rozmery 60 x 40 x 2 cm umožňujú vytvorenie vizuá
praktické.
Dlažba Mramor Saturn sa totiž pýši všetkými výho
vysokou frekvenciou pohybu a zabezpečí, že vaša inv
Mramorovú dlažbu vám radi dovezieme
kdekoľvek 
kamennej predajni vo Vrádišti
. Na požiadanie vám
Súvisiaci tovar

--

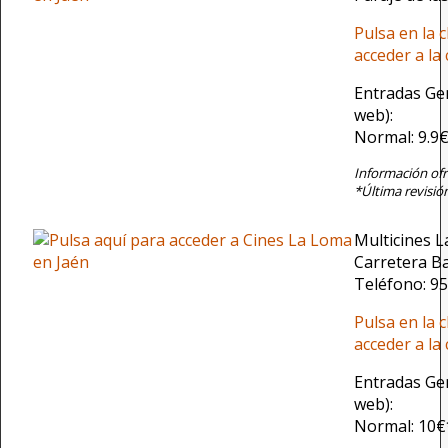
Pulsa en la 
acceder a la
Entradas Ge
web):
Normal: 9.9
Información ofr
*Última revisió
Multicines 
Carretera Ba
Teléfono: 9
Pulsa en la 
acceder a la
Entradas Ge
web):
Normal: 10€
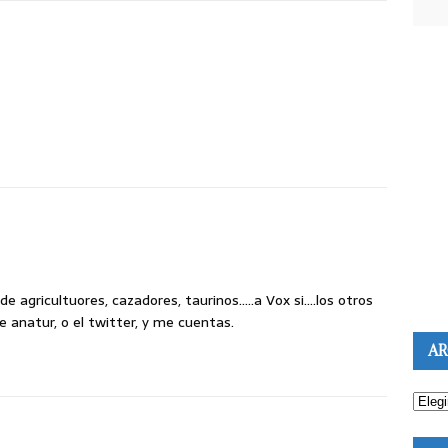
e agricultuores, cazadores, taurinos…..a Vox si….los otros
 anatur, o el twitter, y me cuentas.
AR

==

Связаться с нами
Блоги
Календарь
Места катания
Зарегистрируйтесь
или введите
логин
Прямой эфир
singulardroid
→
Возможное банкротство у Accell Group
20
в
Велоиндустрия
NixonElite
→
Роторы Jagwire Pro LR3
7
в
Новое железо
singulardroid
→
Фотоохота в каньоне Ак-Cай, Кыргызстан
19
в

- Task objective
Reproduce exactly, and with no other material, the lines between those holding "rozmery 60 x" and "Súvisiaci tovar", inclusive.

- Written response
rozmery 60 x 40 x 2 cm umožňujú vytvorenie vizuá
praktické.
Dlažba Mramor Saturn sa totiž pýši všetkými výho
vysokou frekvenciou pohybu a zabezpečí, že vaša inv
Mramorovú dlažbu vám radi dovezieme
kdekoľvek 
kamennej predajni vo Vrádišti
. Na požiadanie vám
Súvisiaci tovar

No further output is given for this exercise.